Cerca de dois séculos mais tarde, reencontramos a prática de recitar o Credo na França e de lá o costume foi se espalhando lentamente em outras partes do Norte da Europa. Por fim, quando no ano de 1114 Henrique II veio à Roma para ser coroado imperador do Sacro Império Romano, ficou surpreso de que lá o Credo não fosse recitado. Responderam-lhe dizendo que Roma nunca tinha cometido um erro em matéria de doutrina, e que por isso não era necessário para os romanos proclamar o Credo durante a Missa. No entanto, foi incluído na liturgia em honra do imperador e, desde então, embora não em todas as missas, mas apenas aos domingos e em algumas festividades.
Em outro nível, no entanto, toda a Missa em si é uma profissão de fé.
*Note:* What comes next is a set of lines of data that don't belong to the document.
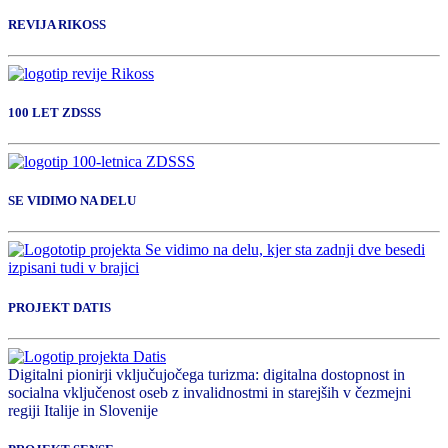
REVIJA RIKOSS
100 LET ZDSSS
SE VIDIMO NA DELU
PROJEKT DATIS
Digitalni pionirji vključujočega turizma: digitalna dostopnost in
socialna vključenost oseb z invalidnostmi in starejših v čezmejni
regiji Italije in Slovenije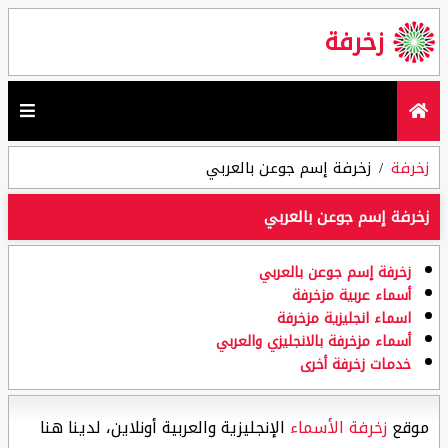
زخرفة
زخرفة
زخرفة إسم جوعن بالعربي
زخرفة إسم جوعن بالعربي
زخرفة إسم جوعن بالعربي
أسماء عربية مزخرفة
اسماء انجليزية مزخرفة
أسماء مزخرفة بالانجليزي والعربي
خدمات زخرفة أخرى
موقع
زخرفة الأسماء
الإنجليزية والعربية أونلاين، لدينا هنا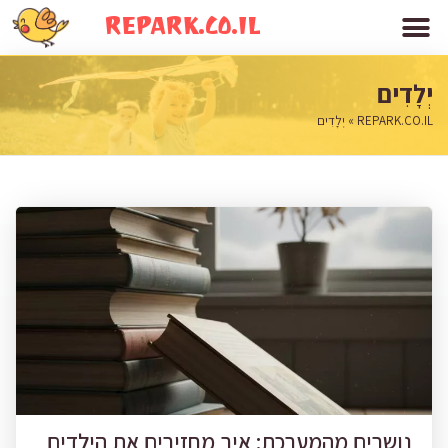
REPARK.CO.IL
יְלָדִים
REPARK.CO.IL
»
יְלָדִים
נושרים מהמערכת: איך מחזירים את הילדים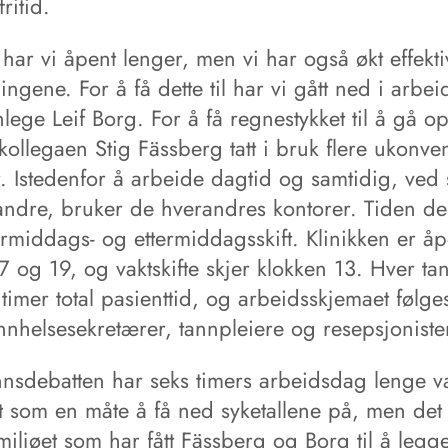
ritid.
har vi åpent lenger, men vi har også økt effektiv
ngene. For å få dette til har vi gått ned i arbeid
nlege Leif Borg. For å få regnestykket til å gå o
ollegaen Stig Fässberg tatt i bruk flere ukonve
. Istedenfor å arbeide dagtid og samtidig, ved
andre, bruker de hverandres kontorer. Tiden de
ormiddags- og ettermiddagsskift. Klinikken er å
 og 19, og vaktskifte skjer klokken 13. Hver ta
 timer total pasienttid, og arbeidsskjemaet følge
nnhelsesekretærer, tannpleiere og resepsjoniste
nnsdebatten har seks timers arbeidsdag lenge v
t som en måte å få ned syketallene på, men det 
miljøet som har fått Fässberg og Borg til å leg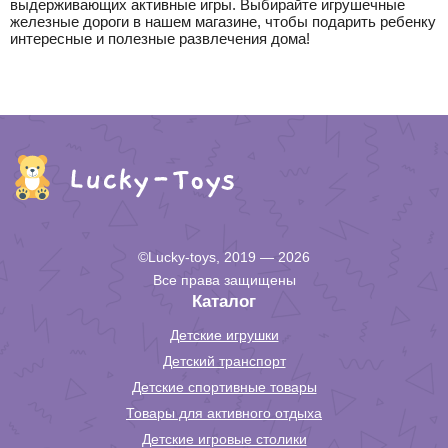
выдерживающих активные игры. Выбирайте игрушечные
железные дороги в нашем магазине, чтобы подарить ребенку
интересные и полезные развлечения дома!
©Lucky-toys, 2019 — 2026
Все права защищены
Каталог
Детские игрушки
Детский транспорт
Детские спортивные товары
Товары для активного отдыха
Детские игровые столики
É a fé viva celebrada e anunciada num grande e sublime ato de culto que é transformada numa fé que permeia cada aspeto da atividade diária.
Mesmo se não é explicitamente mencionada a presença real no Credo, os católicos proclamam a sua fé eucarística com quase cada palavra e gesto da Missa e, de modo particular, com o seu «Amen» no final da oração eucarística e quando recebem a Comunhão.
Em suma, todo o ato de culto litúrgico é, pela sua mesma natureza, também uma proclamação de fé.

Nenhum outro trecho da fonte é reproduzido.